I have to port an algorithm from an Excel sheet to python code but I have to reverse engineer the algorithm from the Excel file.
The Excel sheet is quite complicated, it contains many cells in which there are formulas that refer to other cells (that can also contains a formula or a constant).
My idea is to analyze with a python script the sheet building a sort of table of dependencies between cells, that is:
A1 depends on B4,C5,E7 formula: "=sqrt(B4)+C5*E7"
A2 depends on B5,C6 formula: "=sin(B5)*C6"
...
The xlrd python module allows to read an XLS workbook but at the moment I can access to the value of a cell, not the formula.

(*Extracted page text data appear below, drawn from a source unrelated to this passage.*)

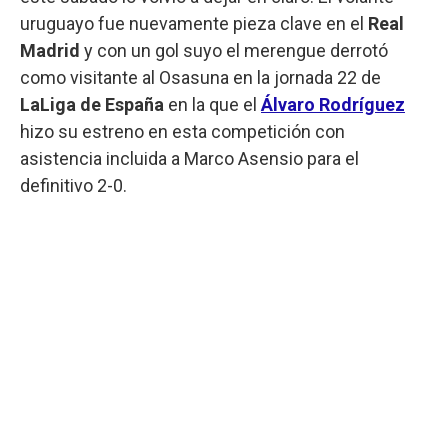
uruguayo fue nuevamente pieza clave en el
Real
Madrid
y con un gol suyo el merengue derrotó
como visitante al Osasuna en la jornada 22 de
LaLiga de España
en la que el
Álvaro Rodríguez
hizo su estreno en esta competición con
asistencia incluida a Marco Asensio para el
definitivo 2-0.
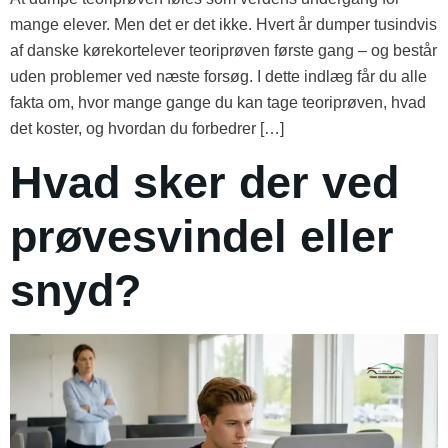
mange elever. Men det er det ikke. Hvert år dumper tusindvis
af danske kørekortelever teoriprøven første gang – og består
uden problemer ved næste forsøg. I dette indlæg får du alle
fakta om, hvor mange gange du kan tage teoriprøven, hvad
det koster, og hvordan du forbedrer […]
Hvad sker der ved
prøvesvindel eller
snyd?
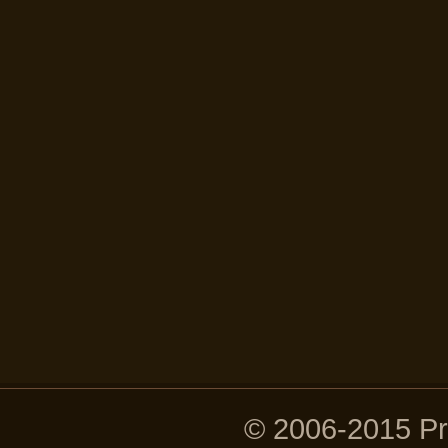
© 2006-2015 P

For example, with the following code I can get simply the value of a cell:
import xlrd
#open the .xls file
xlsname="test.xls"
book = xlrd.open_workbook(xlsname)
#build a dictionary of the names->sheets of the book
sd={}
for s in book.sheets():
sd[s.name]=s
#obtain Sheet "Foglio 1" from sheet names dictionary
sheet=sd["Foglio 1"]
#print value of the cell J141
print sheet.cell(142,9)
Anyway, It seems to have no way to get the formul from the Cell object returned by the .cell(...) method. In documentation they say that it is possible to get a string version of the formula (in english because there is no information about function name translation stored in the Excel file). They speak about formulas (expressions) in the Name and Operand classes, anyway I cannot understand how to get the instances of these classes by the Cell class instance that must contains them.
Could you suggest a code snippet that gets the formula text from a cell?